Participant B: Cause… even in the interview, the girl, Georgia Fox was saying how there’s more shows now with a lot of strong female characters, and that’s what this is… lots of strong female characters 

Participant A: It has got a lot of strong female characters. I mean the fact that I got hooked on it very quickly, as a female, I can relate to that, I like those strong characters, like Catherine and Sara. I like Calleigh in the Miami one. I like her. I don’t like Miami much because I can’t stand Horatio. But the characters that I do like are mostly the women. I mean I quite like Ryan Wolf because he’s quite an interesting character, but then I quite like Calleigh because she’s quite strong and independent, and it’s the same with New York, and I quite like that. But it’s mostly men in New York. There’s more… in the male-to-female ratio, there’s more male characters. 


Here, the theme set by the interviews is explored in relation to the participants’ own enjoyment of the series, suggesting that ephemera such as short behind the scenes videos can impact on how audiences understand their own relationship with and pleasure in the programme. Although this experience didn’t quite go so far that the viewers didn’t recognise the difference between the ephemera and the programme, their reactions nevertheless indicate that the planned flow of television does provide context that impacts at least latently on sense making processes and at least in some cases leads to a similar (initial) confusion that Williams describes which is, however, experienced as pleasurable.
Conclusion

The article set out to examine how viewers experience the planned flow of ephemera and programmes by providing an audience ethnography focused on CSI: Crime Scene Investigation. As such, it made the distinction between the planned flow provided by broadcasters and the experienced flow of audiences. As indicated, the findings highlight that rather than competing concepts, flow and segmentation need to be understood as complementary in relation to how audiences experience live television.

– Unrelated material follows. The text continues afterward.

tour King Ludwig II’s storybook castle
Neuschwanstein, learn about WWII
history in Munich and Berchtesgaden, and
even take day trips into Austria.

The audiences’ advertising avoidance suggests that the experience is one of segmentation at least in some respects: their level of engagement changes and they see the ident card at the beginning or end of each advert break as ‘nice little buffer’ that facilitates the transition of engagement. As indicated, this must be understood within the specific planned flow of British broadcasting which even today provides perhaps a greater focus on segmentation than American TV (Altman, 1986). Adverts are read individually, when read at all, in relation to the relevance of the advert to their own lives. At the same time, there are linkages made between the adverts and the programme in relation to understanding who the programme is aimed at. There is greater evidence of audiences reading across segments in the way they make sense of the fragmented narrative which, according to one viewer, includes ‘inserts’ that nevertheless connect to the larger narrative. How this narrative is threaded together seems to be entirely dependent on the individual: in the cases observed here, nearly as many differences were observed as there were participants. In addition, key events, such as the Brexit vote, impacted also on how much attention the flow of narrative and ephemera is given. In this regard, Altman’s (1986) assertion that there are a number of flows impacting on understanding, including household flows and others, seems prescient.

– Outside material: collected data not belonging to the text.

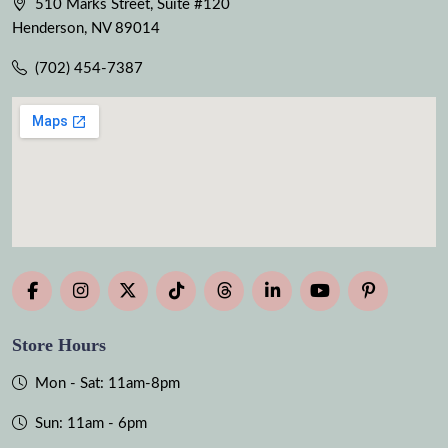
510 Marks Street, Suite #120
Henderson, NV 89014
(702) 454-7387
Store Hours
Mon - Sat: 11am-8pm
Sun: 11am - 6pm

In relation to the issue of planned flow and the potential for impact on how the programme might be read, it became clear that this is primarily achieved when segments such as cast interviews, idents or sponsorship adverts directly relate to the programme and/or play with themes of the programme. In these cases, the planned flow can lead to a pleasurable confusion that impacts on the specific reading of the episode that is shown. However, as long as such playfulness of ephemera with programme themes remains limited, particularly as far as adverts are concerned, the experienced flow described by audiences remains one of disruption and segmentation.